Do ponto de vista de Compliance, o desafio é garantir que a instituição mantenha o controle sobre processos, cumpra os prazos regulatórios e preserve sua responsabilidade junto ao Banco Central.
A seguir, trago os principais pontos que entendo demandar uma maior atenção:
1. Due Diligence do Prestador
A análise prévia do fornecedor é a primeira barreira de proteção. No caso de prestadores contábeis, essa diligência deve ser rigorosa, com base nos níveis adotados pela Instituição.
Alguns pontos a serem analisados na DD:
- Experiência com o COSIF: o fornecedor deve demonstrar histórico de escrituração e mapeamento de contas compatível com a estrutura do BCB.
- Reports regulatórios: comprovação de entregas passadas de CADOCs e demais relatórios obrigatórios.
- Controles internos: segregação de funções, conciliações formais e trilhas de auditoria.
- Capacitação técnica: registro ativo no CRC, cumprimento da educação continuada e conformidade com as Normas Brasileiras de Contabilidade.
- Segurança da informação: análise de políticas de proteção de .
- Familiaridade com o ERP: aqui abordo em um tópico específico.
O objetivo é verificar não apenas a idoneidade e técnica, mas também se o prestador possui estrutura suficiente para garantir conformidade regulatória contínua.
2. Responsabilidade do Contador
O contador responsável técnico responde perante o CRC pelo cumprimento das normas contábeis e pelo zelo profissional. Contudo, perante o Banco Central, a responsabilidade não é transferida.
Ou seja, ainda que a contabilidade esteja terceirizada, a instituição e seus administradores continuam respondendo diretamente por erros, atrasos ou omissões.
Na prática, isso significa que o Compliance deve acompanhar de perto os trabalhos do prestador, estabelecendo rotinas de revisão e validação internas dos relatórios ao regulador.
3. Reportes Regulatórios
O não envio, envio intempestivo ou envio com problemas de qualidade de informações ao BCB pode gerar multas, sanções e até responsabilização de administradores.

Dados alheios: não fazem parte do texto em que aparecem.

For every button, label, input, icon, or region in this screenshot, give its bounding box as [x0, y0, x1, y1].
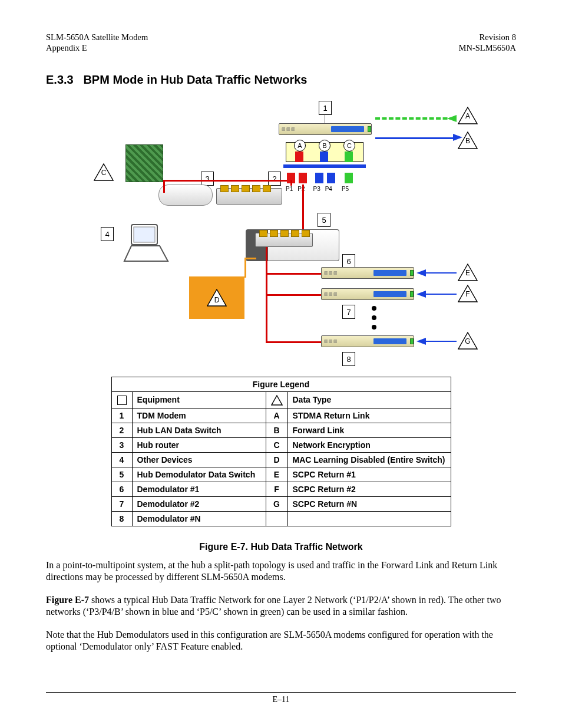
legend-row: 5Hub Demodulator Data SwitchESCPC Return… — [111, 467, 451, 482]
legend-col-datatype: Data Type — [287, 392, 451, 408]
port-labels: P1P2 P3P4 P5 — [286, 186, 349, 192]
page-footer: E–11 — [46, 692, 516, 704]
section-heading: E.3.3 BPM Mode in Hub Data Traffic Netwo… — [46, 73, 516, 87]
header-right: Revision 8 MN-SLM5650A — [459, 32, 516, 53]
datatype-G: G — [458, 332, 478, 350]
figure-legend-table: Figure Legend Equipment Data Type 1TDM M… — [111, 377, 451, 526]
callout-1: 1 — [319, 101, 332, 115]
body-paragraph-2: Figure E-7 shows a typical Hub Data Traf… — [46, 594, 516, 618]
datatype-B: B — [458, 131, 478, 149]
figure-caption: Figure E-7. Hub Data Traffic Network — [46, 542, 516, 552]
svg-marker-11 — [272, 396, 282, 405]
svg-rect-4 — [134, 227, 155, 242]
svg-text:D: D — [214, 296, 220, 304]
legend-equipment-icon — [111, 392, 132, 408]
callout-4: 4 — [101, 227, 114, 241]
callout-6: 6 — [342, 254, 355, 268]
body-paragraph-3: Note that the Hub Demodulators used in t… — [46, 629, 516, 653]
demod-n-icon — [321, 335, 414, 347]
callout-2: 2 — [268, 172, 281, 186]
datatype-E: E — [458, 263, 478, 281]
figure-diagram: 1 A B A B C P1P2 P3P4 P5 — [81, 98, 481, 370]
lan-switch-icon — [216, 188, 282, 205]
legend-row: 8Demodulator #N — [111, 511, 451, 526]
legend-row: 6Demodulator #1FSCPC Return #2 — [111, 482, 451, 496]
callout-7: 7 — [342, 305, 355, 319]
page-header: SLM-5650A Satellite Modem Appendix E Rev… — [46, 32, 516, 53]
legend-row: 7Demodulator #2GSCPC Return #N — [111, 496, 451, 511]
router-icon — [158, 185, 213, 206]
callout-3: 3 — [201, 172, 214, 186]
svg-marker-5 — [124, 246, 168, 261]
laptop-icon — [121, 222, 171, 263]
legend-row: 1TDM ModemASTDMA Return Link — [111, 408, 451, 423]
mac-learning-disabled-box: D — [189, 276, 244, 319]
link-stdma-return — [375, 117, 454, 120]
callout-8: 8 — [342, 352, 355, 366]
legend-datatype-icon — [266, 392, 287, 408]
encryption-icon — [125, 144, 163, 182]
legend-col-equipment: Equipment — [132, 392, 266, 408]
datatype-A: A — [458, 107, 478, 124]
callout-5: 5 — [318, 213, 330, 227]
legend-title: Figure Legend — [111, 377, 451, 392]
body-paragraph-1: In a point-to-multipoint system, at the … — [46, 559, 516, 584]
legend-row: 4Other DevicesDMAC Learning Disabled (En… — [111, 452, 451, 467]
link-forward — [375, 137, 454, 139]
legend-row: 3Hub routerCNetwork Encryption — [111, 437, 451, 452]
datatype-F: F — [458, 285, 478, 302]
demod-1-icon — [321, 267, 414, 279]
tdm-modem-icon — [279, 123, 372, 135]
demod-2-icon — [321, 288, 414, 300]
page: SLM-5650A Satellite Modem Appendix E Rev… — [0, 0, 562, 728]
header-left: SLM-5650A Satellite Modem Appendix E — [46, 32, 148, 53]
datatype-C: C — [94, 163, 114, 181]
legend-row: 2Hub LAN Data SwitchBForward Link — [111, 423, 451, 437]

Como a instituição é sempre a responsável, é essencial que os contratos com o prestador incluam:
- Elaboração de um Calendário de Obrigação junto ao Contador;
- SLAs específicos para cada obrigação regulatória (Gosto de adotar sempre o D-2).
- Planos de contingência,
- Penalidades contratuais severas.
O Compliance deve acompanhar sempre se todos os envios estão sendo feitos de forma tempestiva e correta, sendo de extrema importância o acesso ao profissional de compliance aos sistemas do Banco Central, como ao Controle de Remessa de Documentos (CRD).
4. Familiaridade com o ERP
A contabilidade terceirizada só funciona bem se houver domínio sobre o ERP utilizado pela instituição. De nada adianta um contador com muita experiência técnica, mas sem familiaridade com o ERP utilizado pela Instituição.

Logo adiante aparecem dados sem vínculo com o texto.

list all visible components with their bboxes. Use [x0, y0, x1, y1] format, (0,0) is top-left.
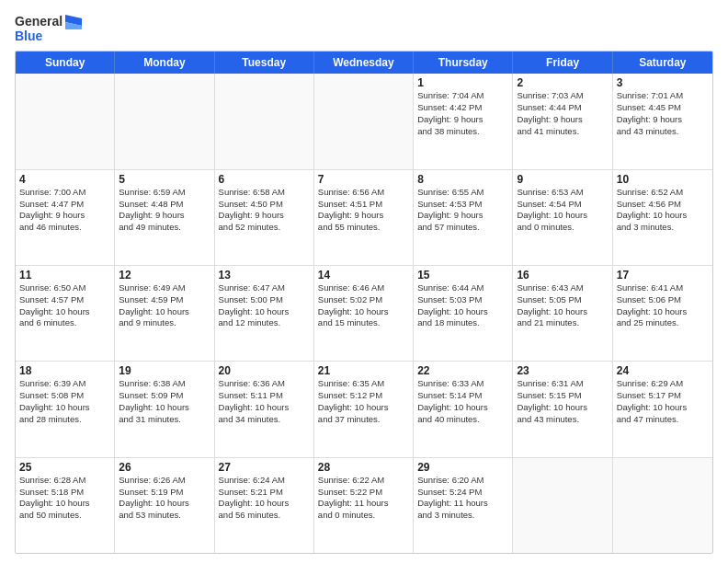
day-number: 3	[617, 76, 709, 89]
header-cell-thursday: Thursday	[414, 52, 513, 74]
day-cell-25: 25Sunrise: 6:28 AMSunset: 5:18 PMDayligh…	[16, 458, 115, 553]
day-info: Sunrise: 6:24 AMSunset: 5:21 PMDaylight:…	[219, 475, 310, 522]
day-info: Sunrise: 6:26 AMSunset: 5:19 PMDaylight:…	[119, 475, 210, 522]
day-cell-27: 27Sunrise: 6:24 AMSunset: 5:21 PMDayligh…	[215, 458, 314, 553]
day-number: 27	[219, 461, 310, 474]
header-cell-wednesday: Wednesday	[314, 52, 414, 74]
day-number: 28	[318, 461, 409, 474]
calendar-body: 1Sunrise: 7:04 AMSunset: 4:42 PMDaylight…	[16, 74, 712, 553]
logo-blue: Blue	[15, 29, 82, 43]
day-cell-13: 13Sunrise: 6:47 AMSunset: 5:00 PMDayligh…	[215, 266, 314, 361]
day-info: Sunrise: 6:22 AMSunset: 5:22 PMDaylight:…	[318, 475, 409, 522]
empty-cell	[314, 74, 414, 168]
day-number: 12	[119, 269, 210, 282]
logo: GeneralBlue	[15, 15, 82, 43]
day-info: Sunrise: 6:20 AMSunset: 5:24 PMDaylight:…	[417, 475, 508, 522]
day-number: 2	[517, 76, 608, 89]
day-number: 29	[417, 461, 508, 474]
day-info: Sunrise: 6:55 AMSunset: 4:53 PMDaylight:…	[417, 187, 508, 234]
calendar-row-1: 4Sunrise: 7:00 AMSunset: 4:47 PMDaylight…	[16, 169, 712, 265]
header-cell-sunday: Sunday	[16, 52, 115, 74]
empty-cell	[613, 458, 712, 553]
day-info: Sunrise: 6:50 AMSunset: 4:57 PMDaylight:…	[19, 282, 110, 329]
day-cell-14: 14Sunrise: 6:46 AMSunset: 5:02 PMDayligh…	[314, 266, 414, 361]
day-number: 18	[19, 364, 110, 377]
day-info: Sunrise: 7:00 AMSunset: 4:47 PMDaylight:…	[19, 187, 110, 234]
day-number: 13	[219, 269, 310, 282]
day-cell-21: 21Sunrise: 6:35 AMSunset: 5:12 PMDayligh…	[314, 362, 414, 456]
day-cell-8: 8Sunrise: 6:55 AMSunset: 4:53 PMDaylight…	[414, 170, 513, 265]
day-number: 20	[219, 364, 310, 377]
day-cell-19: 19Sunrise: 6:38 AMSunset: 5:09 PMDayligh…	[115, 362, 214, 456]
day-number: 17	[617, 269, 709, 282]
day-number: 7	[318, 173, 409, 186]
calendar: SundayMondayTuesdayWednesdayThursdayFrid…	[15, 51, 713, 554]
calendar-row-3: 18Sunrise: 6:39 AMSunset: 5:08 PMDayligh…	[16, 361, 712, 456]
logo-icon	[65, 15, 82, 29]
day-info: Sunrise: 6:41 AMSunset: 5:06 PMDaylight:…	[617, 282, 709, 329]
day-info: Sunrise: 6:33 AMSunset: 5:14 PMDaylight:…	[417, 378, 508, 425]
day-cell-23: 23Sunrise: 6:31 AMSunset: 5:15 PMDayligh…	[513, 362, 612, 456]
day-number: 21	[318, 364, 409, 377]
day-cell-20: 20Sunrise: 6:36 AMSunset: 5:11 PMDayligh…	[215, 362, 314, 456]
day-number: 22	[417, 364, 508, 377]
day-info: Sunrise: 6:36 AMSunset: 5:11 PMDaylight:…	[219, 378, 310, 425]
day-info: Sunrise: 6:59 AMSunset: 4:48 PMDaylight:…	[119, 187, 210, 234]
day-info: Sunrise: 6:52 AMSunset: 4:56 PMDaylight:…	[617, 187, 709, 234]
day-number: 10	[617, 173, 709, 186]
day-cell-24: 24Sunrise: 6:29 AMSunset: 5:17 PMDayligh…	[613, 362, 712, 456]
day-number: 9	[517, 173, 608, 186]
day-number: 8	[417, 173, 508, 186]
page-header: GeneralBlue	[15, 15, 713, 43]
empty-cell	[215, 74, 314, 168]
day-cell-7: 7Sunrise: 6:56 AMSunset: 4:51 PMDaylight…	[314, 170, 414, 265]
day-number: 6	[219, 173, 310, 186]
day-cell-28: 28Sunrise: 6:22 AMSunset: 5:22 PMDayligh…	[314, 458, 414, 553]
day-info: Sunrise: 6:46 AMSunset: 5:02 PMDaylight:…	[318, 282, 409, 329]
empty-cell	[513, 458, 612, 553]
header-cell-saturday: Saturday	[613, 52, 712, 74]
calendar-row-4: 25Sunrise: 6:28 AMSunset: 5:18 PMDayligh…	[16, 457, 712, 553]
day-number: 16	[517, 269, 608, 282]
day-cell-16: 16Sunrise: 6:43 AMSunset: 5:05 PMDayligh…	[513, 266, 612, 361]
day-cell-2: 2Sunrise: 7:03 AMSunset: 4:44 PMDaylight…	[513, 74, 612, 168]
day-cell-29: 29Sunrise: 6:20 AMSunset: 5:24 PMDayligh…	[414, 458, 513, 553]
calendar-header-row: SundayMondayTuesdayWednesdayThursdayFrid…	[16, 52, 712, 74]
day-info: Sunrise: 6:56 AMSunset: 4:51 PMDaylight:…	[318, 187, 409, 234]
day-number: 14	[318, 269, 409, 282]
day-info: Sunrise: 6:44 AMSunset: 5:03 PMDaylight:…	[417, 282, 508, 329]
day-info: Sunrise: 6:53 AMSunset: 4:54 PMDaylight:…	[517, 187, 608, 234]
day-info: Sunrise: 6:43 AMSunset: 5:05 PMDaylight:…	[517, 282, 608, 329]
day-cell-26: 26Sunrise: 6:26 AMSunset: 5:19 PMDayligh…	[115, 458, 214, 553]
day-info: Sunrise: 6:49 AMSunset: 4:59 PMDaylight:…	[119, 282, 210, 329]
day-cell-6: 6Sunrise: 6:58 AMSunset: 4:50 PMDaylight…	[215, 170, 314, 265]
day-cell-10: 10Sunrise: 6:52 AMSunset: 4:56 PMDayligh…	[613, 170, 712, 265]
calendar-row-2: 11Sunrise: 6:50 AMSunset: 4:57 PMDayligh…	[16, 265, 712, 361]
day-cell-12: 12Sunrise: 6:49 AMSunset: 4:59 PMDayligh…	[115, 266, 214, 361]
day-cell-4: 4Sunrise: 7:00 AMSunset: 4:47 PMDaylight…	[16, 170, 115, 265]
header-cell-tuesday: Tuesday	[215, 52, 314, 74]
day-info: Sunrise: 6:39 AMSunset: 5:08 PMDaylight:…	[19, 378, 110, 425]
day-info: Sunrise: 6:35 AMSunset: 5:12 PMDaylight:…	[318, 378, 409, 425]
day-cell-5: 5Sunrise: 6:59 AMSunset: 4:48 PMDaylight…	[115, 170, 214, 265]
day-number: 11	[19, 269, 110, 282]
day-number: 5	[119, 173, 210, 186]
day-number: 24	[617, 364, 709, 377]
header-cell-monday: Monday	[115, 52, 214, 74]
day-info: Sunrise: 6:29 AMSunset: 5:17 PMDaylight:…	[617, 378, 709, 425]
day-info: Sunrise: 6:31 AMSunset: 5:15 PMDaylight:…	[517, 378, 608, 425]
day-number: 25	[19, 461, 110, 474]
day-cell-1: 1Sunrise: 7:04 AMSunset: 4:42 PMDaylight…	[414, 74, 513, 168]
day-info: Sunrise: 6:28 AMSunset: 5:18 PMDaylight:…	[19, 475, 110, 522]
day-number: 15	[417, 269, 508, 282]
day-info: Sunrise: 6:47 AMSunset: 5:00 PMDaylight:…	[219, 282, 310, 329]
day-number: 26	[119, 461, 210, 474]
day-cell-18: 18Sunrise: 6:39 AMSunset: 5:08 PMDayligh…	[16, 362, 115, 456]
day-cell-17: 17Sunrise: 6:41 AMSunset: 5:06 PMDayligh…	[613, 266, 712, 361]
day-cell-22: 22Sunrise: 6:33 AMSunset: 5:14 PMDayligh…	[414, 362, 513, 456]
day-info: Sunrise: 6:58 AMSunset: 4:50 PMDaylight:…	[219, 187, 310, 234]
day-number: 4	[19, 173, 110, 186]
day-info: Sunrise: 7:04 AMSunset: 4:42 PMDaylight:…	[417, 90, 508, 137]
day-cell-11: 11Sunrise: 6:50 AMSunset: 4:57 PMDayligh…	[16, 266, 115, 361]
day-cell-3: 3Sunrise: 7:01 AMSunset: 4:45 PMDaylight…	[613, 74, 712, 168]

5. Comunicação ao Banco Central
A contratação de serviços contábeis, por si só, não exige comunicação ao BCB.
No entanto, se houver uso de serviços em nuvem ou de processamento de dados classificados como relevantes, a instituição deve comunicar previamente e cumprir exigências específicas de governança contratual, conforme as Resoluções CMN 4.893/2021 e BCB 85/2021.
Portanto, é papel do Compliance avaliar se a terceirização se enquadra como “serviço relevante” e, em caso positivo, acionar o processo formal de comunicação ao regulador.

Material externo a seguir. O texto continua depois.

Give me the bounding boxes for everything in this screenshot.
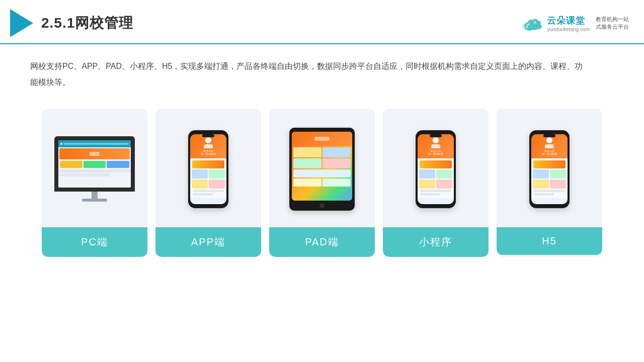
- pc-image-area: [48, 119, 141, 219]
- pc-label: PC端: [42, 227, 147, 257]
- brand-logo: 云朵课堂 yunduoketang.com: [520, 15, 590, 32]
- header: 2.5.1网校管理 云朵课堂 yunduoketang.com 教育机构一站式服…: [0, 0, 644, 44]
- brand-name: 云朵课堂: [547, 15, 585, 27]
- svg-point-3: [534, 21, 536, 24]
- header-left: 2.5.1网校管理: [10, 9, 133, 37]
- h5-phone-icon: 职达人的第一堂训练课: [529, 130, 570, 208]
- miniapp-phone-icon: 职达人的第一堂训练课: [416, 130, 456, 208]
- pad-image-area: [275, 119, 369, 219]
- pad-tablet-icon: [289, 128, 355, 211]
- app-phone-icon: 职达人的第一堂训练课: [188, 130, 228, 208]
- miniapp-label: 小程序: [383, 227, 489, 257]
- miniapp-image-area: 职达人的第一堂训练课: [389, 119, 482, 219]
- brand-url: yunduoketang.com: [547, 27, 590, 32]
- app-label: APP端: [155, 227, 261, 257]
- brand-text: 云朵课堂 yunduoketang.com: [547, 15, 590, 32]
- pad-card: PAD端: [269, 109, 375, 257]
- pc-card: PC端: [42, 109, 147, 257]
- logo-triangle-icon: [10, 9, 33, 37]
- page-title: 2.5.1网校管理: [41, 14, 133, 33]
- brand-slogan: 教育机构一站式服务云平台: [596, 16, 629, 31]
- cards-container: PC端 职达人的第一堂训练课: [30, 109, 614, 257]
- miniapp-card: 职达人的第一堂训练课: [383, 109, 489, 257]
- main-content: 网校支持PC、APP、PAD、小程序、H5，实现多端打通，产品各终端自由切换，数…: [0, 44, 644, 267]
- h5-image-area: 职达人的第一堂训练课: [503, 119, 596, 219]
- h5-label: H5: [497, 227, 602, 255]
- cloud-logo-icon: [520, 15, 544, 31]
- h5-card: 职达人的第一堂训练课: [497, 109, 602, 257]
- description-text: 网校支持PC、APP、PAD、小程序、H5，实现多端打通，产品各终端自由切换，数…: [30, 58, 584, 90]
- app-image-area: 职达人的第一堂训练课: [162, 119, 255, 219]
- app-card: 职达人的第一堂训练课: [155, 109, 261, 257]
- pad-label: PAD端: [269, 227, 375, 257]
- header-right: 云朵课堂 yunduoketang.com 教育机构一站式服务云平台: [520, 15, 629, 32]
- pc-monitor-icon: [54, 136, 135, 202]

6. Apoio à Auditoria Independente
Por fim, o prestador de contabilidade deve estar preparado para dar suporte às auditorias independentes, fornecendo documentação, reconciliações e papéis de trabalho.
Aqui, a clareza contratual é fundamental: o auditor deve ter acesso garantido às informações, e o prestador deve colaborar com os prazos definidos pelo regulador e pela instituição.
O alinhamento entre auditoria, prestador contábil e área de Compliance reduz riscos de atrasos e inconsistências em relatórios anuais.
Conclusão
A terceirização da contabilidade pode trazer ganhos de eficiência, mas exige uma governança rigorosa.
O Compliance desempenha um papel central em estruturar a contratação, fiscalizar os prazos regulatórios e garantir que a responsabilidade da instituição esteja sempre resguardada.
Mais do que escolher um bom prestador, trata-se de implantar mecanismos de monitoramento contínuo, assegurando que o serviço contábil seja um aliado estratégico, e não um ponto de vulnerabilidade perante o Banco Central.